BURLINGTON, Vt. — Farms, food, community, connection, live music, and the graceful art of ballet. This is what Vermont’s Farm to Ballet is all about, and the unique project starts a third summer season in a few weeks. The lead role of the dancing farmer will be performed by Vermont native and homesteader Avi Waring, an accomplished dancer and dance educator. She is co-founder of Ballet Wolcott and the Montpelier Movement Collective. She lives on seventeen acres in Wolcott where she raises goats, chickens, and has a garden with her partner Kee and son Jas who joins the cast this year as a dancing goat.
“I love performing with the sky as the ceiling and the earth as the floor. There is no better place to be in the summer than Vermont, and to dance outside to beautiful live music is an amazing gift,” she says.

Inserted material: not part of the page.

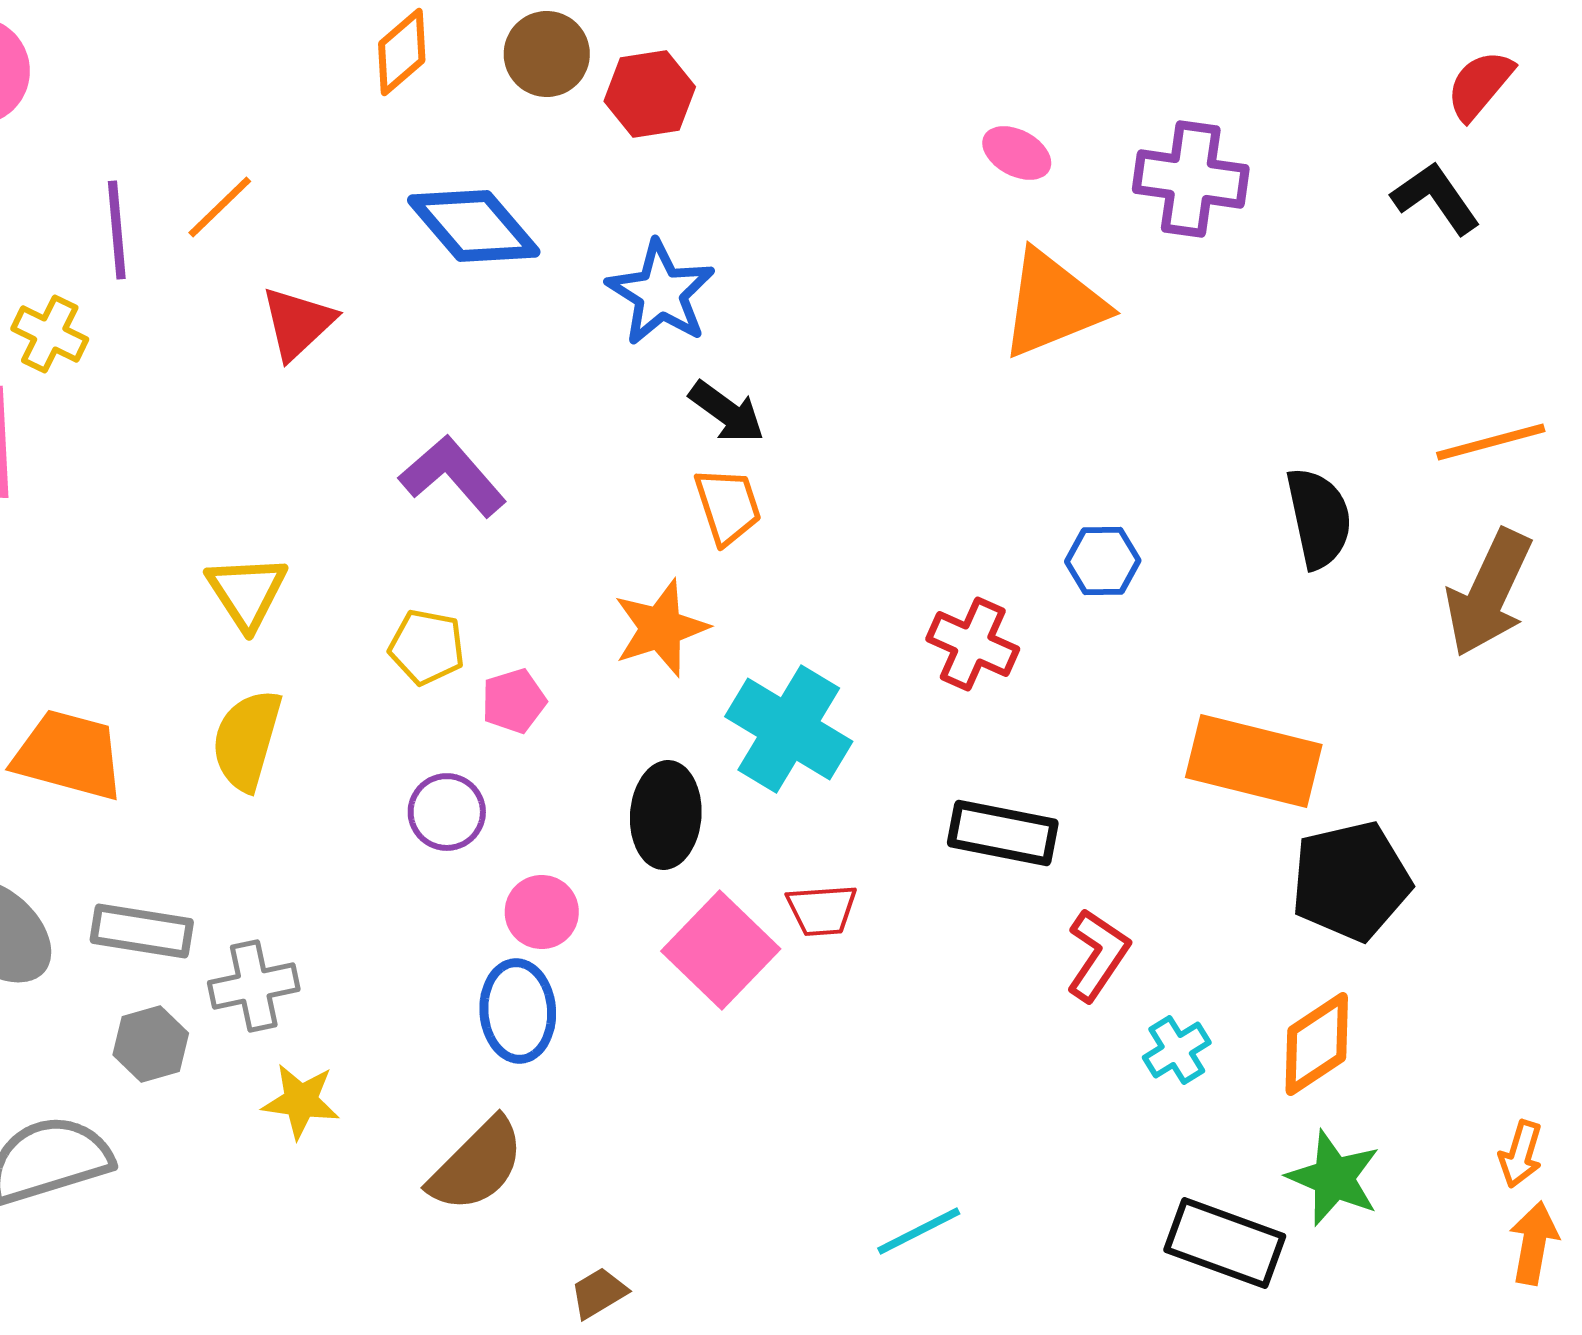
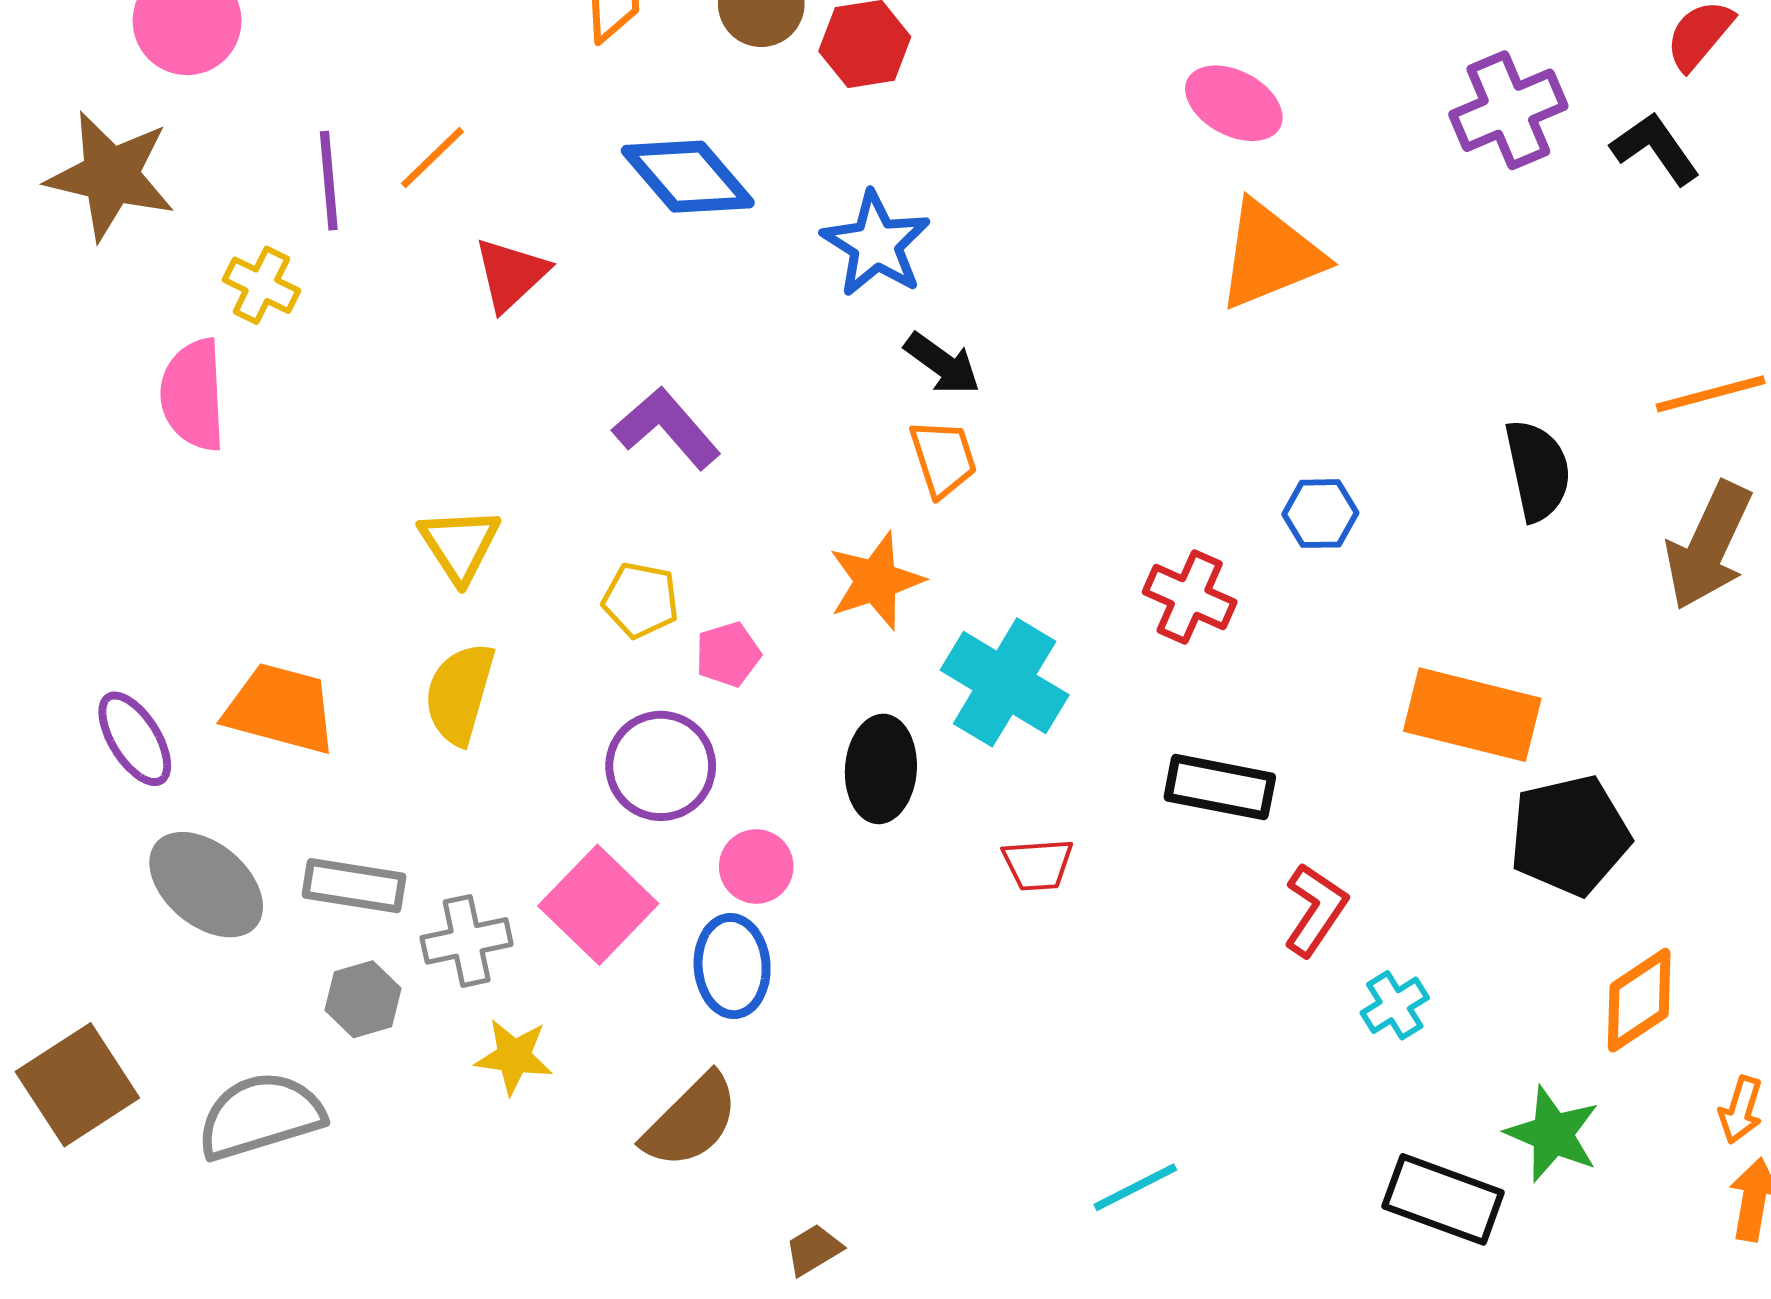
pink ellipse: (1017, 153) -> (1234, 103), size x1.4
purple cross: (1191, 179) -> (1508, 110), moved, turned -31
purple circle: (447, 812) -> (661, 766), size x1.4
pink square: (721, 950) -> (598, 905), moved
orange diamond: (1317, 1044) -> (1639, 1000), moved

She has danced in the production since it began in 2015, and her role this year as the farmer reflects her everyday life as a steward of the land. “I feel like there is a set of rhythms that farming presents which is a lot like Farm to Ballet,” she explained. “I find the farm cycle of spring planting, summer tending, and fall harvesting so fulfilling, and I am excited to express that through dance.”
Farm to Ballet is the brainchild of former professional dancer and Vermont native Chatch Pregger who dreamed up the project after teaching adult ballet classes in an outdoor setting. He says his interest in local food production is what motivated him to take on this project. “I am a ballet dancer –not a farmer– but I think healthy food production is crucial to a healthy society.”
The show takes place without the traditional staging, lights, or backdrop of a theater-based performance. Audiences will enjoy the pastoral setting of the farm, animals, equipment, live music, and learn more about what is involved in operating a sustainable farming operation.
The ballet has gained local and national attention. In the past few years, Farm to Ballet has inspired articles and stories in the Boston Globe, on National Public Radio, and on the USDA blog. Most recently, Vermont PBS and Velocity Media produced a documentary about the making of the project.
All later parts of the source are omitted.